The answer to Greece in this case is the same as the answer to most whiny countries who don’t like their result: SEND BETTER SONGS!
First of all, I am not going to dismiss the new voting rules. I am an enthusiast of this. Moreover, I even was thinking about this method in combining points of jury and televoting many months before it was officialy confirmed on 11th March this year. I find it the best possible voting system that has ever been at the ESC so far.

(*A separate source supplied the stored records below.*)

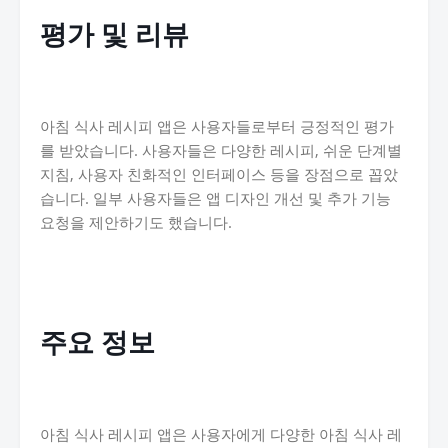
평가 및 리뷰
아침 식사 레시피 앱은 사용자들로부터 긍정적인 평가
를 받았습니다. 사용자들은 다양한 레시피, 쉬운 단계별
지침, 사용자 친화적인 인터페이스 등을 장점으로 꼽았
습니다. 일부 사용자들은 앱 디자인 개선 및 추가 기능
요청을 제안하기도 했습니다.
주요 정보
아침 식사 레시피 앱은 사용자에게 다양한 아침 식사 레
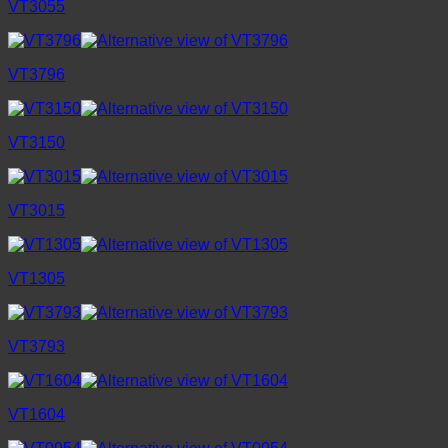
VT3055
VT3796
VT3150
VT3015
VT1305
VT3793
VT1604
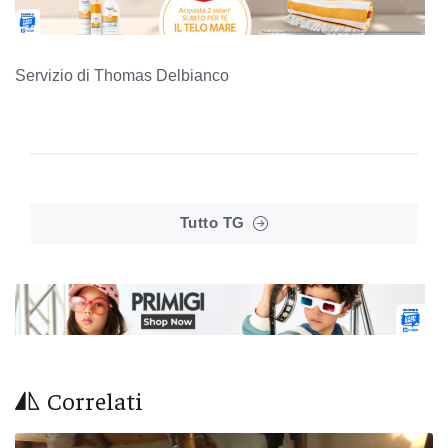
Servizio di Thomas Delbianco
Tutto TG
Correlati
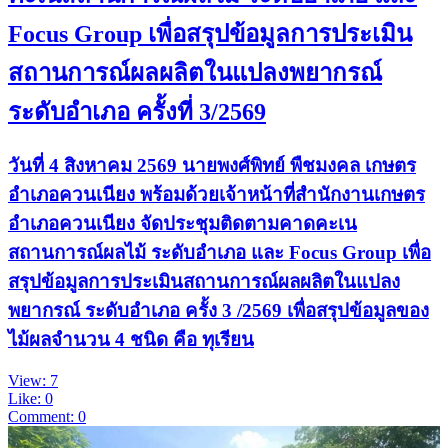
Focus Group เพื่อสรุปข้อมูลการประเมิน
สถานการณ์ผลผลิตในแปลงพยากรณ์
ระดับอำเภอ ครั้งที่ 3/2569
วันที่ 4 สิงหาคม 2569 นายพงศ์พิทย์ พืชมงคล เกษตร
อำเภอควนเนียง พร้อมด้วยเจ้าหน้าที่สำนักงานเกษตร
อำเภอควนเนียง จัดประชุมติดตามคาดคะเน
สถานการณ์ผลไม้ ระดับอำเภอ และ Focus Group เพื่อ
สรุปข้อมูลการประเมินสถานการณ์ผลผลิตในแปลง
พยากรณ์ ระดับอำเภอ ครั้ง 3 /2569 เพื่อสรุปข้อมูลของ
ไม้ผลจำนวน 4 ชนิด คือ ทุเรียน
View: 7
Like: 0
Comment: 0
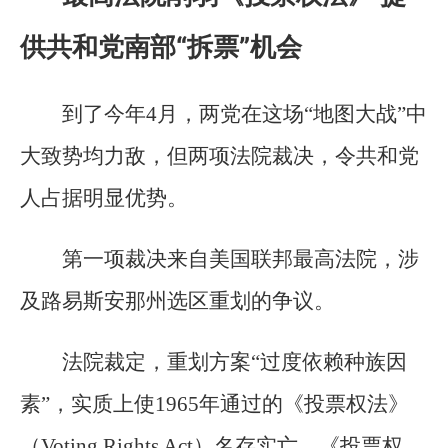
供共和党南部“拆票”机会
到了今年4月，两党在这场“地图大战”中
大致势均力敌，但两项法院裁决，令共和党
人占据明显优势。
第一项裁决来自美国联邦最高法院，涉
及路易斯安那州选区重划的争议。
法院裁定，重划方案“过度依赖种族因
素”，实质上使1965年通过的《投票权法》
（Voting Rights Act）名存实亡。《投票权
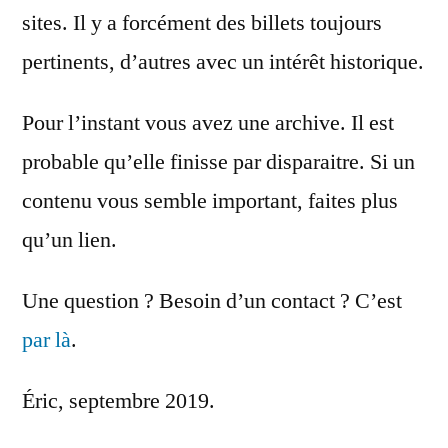
sites. Il y a forcément des billets toujours
pertinents, d’autres avec un intérêt historique.
Pour l’instant vous avez une archive. Il est
probable qu’elle finisse par disparaitre. Si un
contenu vous semble important, faites plus
qu’un lien.
Une question ? Besoin d’un contact ? C’est
par là
.
Éric, septembre 2019.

I decided to make these rank in order to check how the new scoring system works. And as we can see, cliche songs (like Russian entry in last year) aren’t able to achieve the success if the jury doesn’t appreciate them. In previous voting system every big points from the televoting (8, 10 and 12 points) automatically guaranteed points at least in top 5 in the final points of a given country in 50/50 system, even if jury didn’t give any points for these songs. It supported either political or diaspora voting. In current voting system, even if (for instance) Greece will be 1st in the televoting and 20th in the jury voting, it still can finish beyond the top 10, with no points.